Germany’s €1 Billion Bet on the Digital Soldier

The German Bundeswehr is no longer just equipping soldiers. It is systemizing them.

With a new €1.04 billion gross order placed by the Federal Office of Bundeswehr Equipment, Information Technology and In-Service Support (BAAINBw), Rheinmetall Electronics is once again at the heart of Germany’s ambitious effort to digitize its land forces. The additional call-off under the existing framework contract for the “Infantryman of the Future – Extended System” (IdZ-ES) marks not merely another procurement milestone—but a clear signal of how modern infantry warfare is being redefined.

This latest order, placed in April 2026 and financially effective in the second quarter of the year, covers the delivery of 237 additional platoon systems and the modernization of existing ones. Deliveries are scheduled between November 2027 and December 2029. More orders are already looming: the Bundestag has cleared funding exceeding €1.3 billion, opening the door for further call-offs under the €3.1 billion framework agreement running through 2030.

Once the current batch is complete, the Bundeswehr will field 353 platoon systems with over 12,000 individual equipment sets. For around 8,600 soldiers, this will be their first encounter with the IdZ-ES ecosystem—a system that quietly but fundamentally transforms what it means to be an infantry soldier.

The Platoon as a Digital System

A single IdZ-ES platoon system equips roughly 35 soldiers and includes far more than uniforms and kit. It integrates IT systems, optics and optronics, communications equipment, protective gear and load-carrying solutions into a coherent digital architecture. Rheinmetall acts as general contractor, managing system responsibility and orchestrating more than 30 subcontractors.

In other words: this is industrial-scale systems engineering applied to the lowest tactical level of warfare.

New Capabilities, Old Reality

The updated configuration, labeled “VJTF+”, reflects lessons learned from modern battlefields. Portable drone warning systems such as the Wingman 105 now alert soldiers acoustically and visually via the battle management system. A new battery generation increases energy capacity by around 40 percent, reducing the number of batteries soldiers must carry from six to four—small numbers with real operational impact.

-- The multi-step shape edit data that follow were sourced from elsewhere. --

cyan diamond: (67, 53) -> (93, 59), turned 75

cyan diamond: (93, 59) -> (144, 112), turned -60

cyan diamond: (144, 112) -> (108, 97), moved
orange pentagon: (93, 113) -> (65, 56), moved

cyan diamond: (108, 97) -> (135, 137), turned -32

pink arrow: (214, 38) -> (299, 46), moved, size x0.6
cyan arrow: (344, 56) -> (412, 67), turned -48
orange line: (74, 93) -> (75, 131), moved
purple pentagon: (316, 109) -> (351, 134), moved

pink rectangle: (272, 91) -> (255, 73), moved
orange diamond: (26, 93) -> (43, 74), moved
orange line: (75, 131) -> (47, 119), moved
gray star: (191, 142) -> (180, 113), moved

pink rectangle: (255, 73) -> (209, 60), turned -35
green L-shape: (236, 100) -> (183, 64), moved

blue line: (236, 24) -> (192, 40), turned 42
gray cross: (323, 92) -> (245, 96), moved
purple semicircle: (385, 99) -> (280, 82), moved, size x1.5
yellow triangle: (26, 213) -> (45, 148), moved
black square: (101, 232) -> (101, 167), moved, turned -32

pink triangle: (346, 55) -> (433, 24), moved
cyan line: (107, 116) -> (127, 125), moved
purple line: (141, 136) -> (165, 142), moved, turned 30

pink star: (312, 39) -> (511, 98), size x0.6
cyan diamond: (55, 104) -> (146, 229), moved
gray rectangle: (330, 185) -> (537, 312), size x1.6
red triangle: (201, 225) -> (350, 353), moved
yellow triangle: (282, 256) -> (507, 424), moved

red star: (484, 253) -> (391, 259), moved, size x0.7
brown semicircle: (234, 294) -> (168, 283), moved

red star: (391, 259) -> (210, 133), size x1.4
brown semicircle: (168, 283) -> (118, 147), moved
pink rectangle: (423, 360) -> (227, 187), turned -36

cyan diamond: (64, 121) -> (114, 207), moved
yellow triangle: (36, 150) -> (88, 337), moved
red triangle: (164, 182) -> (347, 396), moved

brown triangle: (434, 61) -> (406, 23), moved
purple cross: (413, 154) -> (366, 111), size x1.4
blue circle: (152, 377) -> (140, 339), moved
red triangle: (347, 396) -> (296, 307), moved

Additional upgrades include helmet-mounted laser warning systems and the ability to operate optronic devices remotely within the system. Older components are being phased out, while interoperability with vehicle platforms is being prepared, enabling connection to the Bundeswehr’s flagship digitization initiative: Digitalisation of Land-Based Operations (D-LBO).

The Bigger Picture: Digitizing the Battlefield

IdZ-ES is not an isolated project. It is the connective tissue between individual soldiers, vehicles, and command levels in a broader digital battlespace. Under D-LBO, more than 10,000 combat and support vehicles are scheduled to be integrated into a unified command-and-information network by mid-2030.

Here, IdZ-ES plays a critical role as the lowest tactical node—linking the infantryman to vehicles like the Puma infantry fighting vehicle and onward to higher command. Roughly 20 equipment components spread across leadership, combat effectiveness, protection, and survivability form the backbone of this digital soldier concept.

A Strategic Signal

Beyond hardware, the scale of the contract sends a political message. Signed originally in February 2025 as the largest soldier-system procurement in Bundeswehr history, the framework contract reflects a strategic shift: Germany is investing not just in platforms, but in digitally empowered personnel.

In modern warfare, information flow is firepower. With IdZ-ES, Germany is betting that the future infantryman is not defined by what they carry—but by what they are connected to.